[DATA FOR PROCESSING — start]

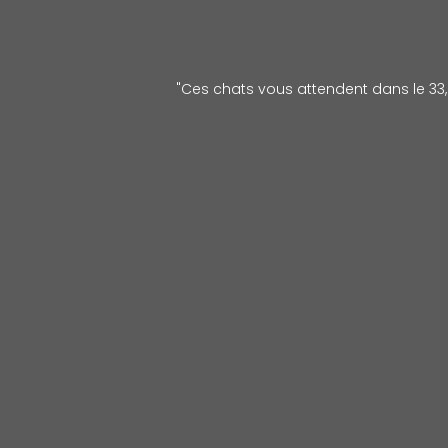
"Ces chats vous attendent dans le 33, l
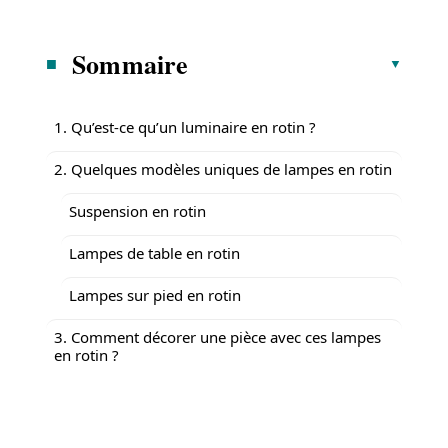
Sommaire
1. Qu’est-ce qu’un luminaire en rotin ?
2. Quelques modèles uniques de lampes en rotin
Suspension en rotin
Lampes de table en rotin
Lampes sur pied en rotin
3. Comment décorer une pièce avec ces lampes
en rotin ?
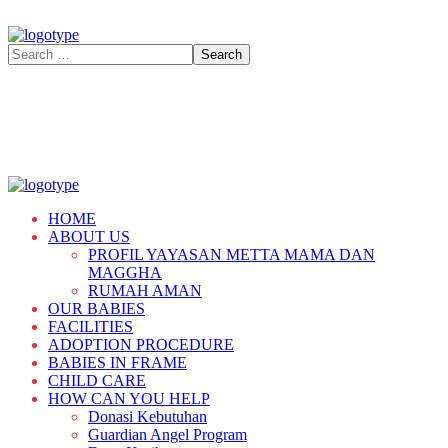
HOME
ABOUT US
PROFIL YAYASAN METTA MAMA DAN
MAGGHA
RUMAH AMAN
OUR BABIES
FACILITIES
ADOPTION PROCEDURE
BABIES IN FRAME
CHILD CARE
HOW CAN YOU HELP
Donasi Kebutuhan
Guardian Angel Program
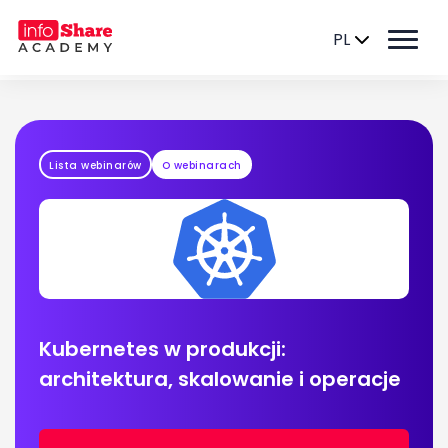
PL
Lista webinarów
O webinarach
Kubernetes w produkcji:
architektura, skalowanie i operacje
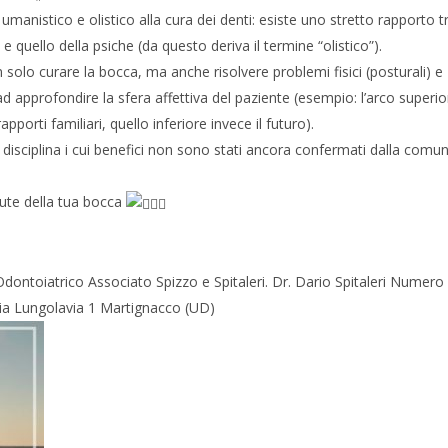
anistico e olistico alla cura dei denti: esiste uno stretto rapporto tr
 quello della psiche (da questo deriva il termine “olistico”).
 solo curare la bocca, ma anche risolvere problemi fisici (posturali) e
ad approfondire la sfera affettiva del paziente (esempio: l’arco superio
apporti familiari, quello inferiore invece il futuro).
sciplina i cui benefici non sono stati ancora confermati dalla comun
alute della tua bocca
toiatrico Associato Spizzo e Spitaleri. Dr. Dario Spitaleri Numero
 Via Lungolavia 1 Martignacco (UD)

[DATA FOR PROCESSING — finish]
[DATA FOR PROCESSING — start]

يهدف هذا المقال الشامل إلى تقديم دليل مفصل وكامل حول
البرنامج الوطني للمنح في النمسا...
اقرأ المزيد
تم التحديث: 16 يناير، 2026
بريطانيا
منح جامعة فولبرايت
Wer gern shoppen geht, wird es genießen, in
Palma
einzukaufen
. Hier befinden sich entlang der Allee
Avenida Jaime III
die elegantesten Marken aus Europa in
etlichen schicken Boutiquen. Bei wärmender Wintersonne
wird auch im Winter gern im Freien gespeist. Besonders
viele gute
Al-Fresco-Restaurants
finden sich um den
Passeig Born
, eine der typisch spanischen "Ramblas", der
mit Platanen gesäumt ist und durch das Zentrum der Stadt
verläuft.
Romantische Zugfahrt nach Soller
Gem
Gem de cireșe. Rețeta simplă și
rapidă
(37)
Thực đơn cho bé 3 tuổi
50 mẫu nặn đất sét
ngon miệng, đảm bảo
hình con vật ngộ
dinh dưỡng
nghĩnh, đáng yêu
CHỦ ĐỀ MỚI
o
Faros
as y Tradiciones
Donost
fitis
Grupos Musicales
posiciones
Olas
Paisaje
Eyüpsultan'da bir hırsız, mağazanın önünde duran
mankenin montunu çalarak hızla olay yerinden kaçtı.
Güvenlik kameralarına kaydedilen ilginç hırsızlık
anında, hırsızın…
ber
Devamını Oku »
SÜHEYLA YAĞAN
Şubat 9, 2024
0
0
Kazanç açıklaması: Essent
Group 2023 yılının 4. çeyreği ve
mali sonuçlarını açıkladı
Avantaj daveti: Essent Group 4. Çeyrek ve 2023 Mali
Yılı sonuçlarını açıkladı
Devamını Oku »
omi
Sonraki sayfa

[DATA FOR PROCESSING — finish]
[DATA FOR PROCESSING — start]

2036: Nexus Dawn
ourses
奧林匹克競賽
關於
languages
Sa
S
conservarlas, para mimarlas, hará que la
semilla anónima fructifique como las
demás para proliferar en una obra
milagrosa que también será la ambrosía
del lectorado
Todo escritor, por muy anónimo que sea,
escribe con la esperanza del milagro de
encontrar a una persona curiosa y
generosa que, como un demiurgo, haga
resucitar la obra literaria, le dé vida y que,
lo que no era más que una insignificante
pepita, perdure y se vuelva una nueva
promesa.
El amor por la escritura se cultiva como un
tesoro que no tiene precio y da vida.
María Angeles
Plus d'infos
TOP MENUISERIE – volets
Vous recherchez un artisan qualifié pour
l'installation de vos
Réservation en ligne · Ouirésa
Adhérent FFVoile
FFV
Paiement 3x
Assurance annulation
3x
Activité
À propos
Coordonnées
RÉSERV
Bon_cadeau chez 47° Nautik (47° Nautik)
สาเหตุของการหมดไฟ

[DATA FOR PROCESSING — finish]

PROBLEM >> Where a line of the records has the string "quello", copy that line.

SOLVED PROBLEM >>
 quello della psiche (da questo deriva il termine “olistico”).
apporti familiari, quello inferiore invece il futuro).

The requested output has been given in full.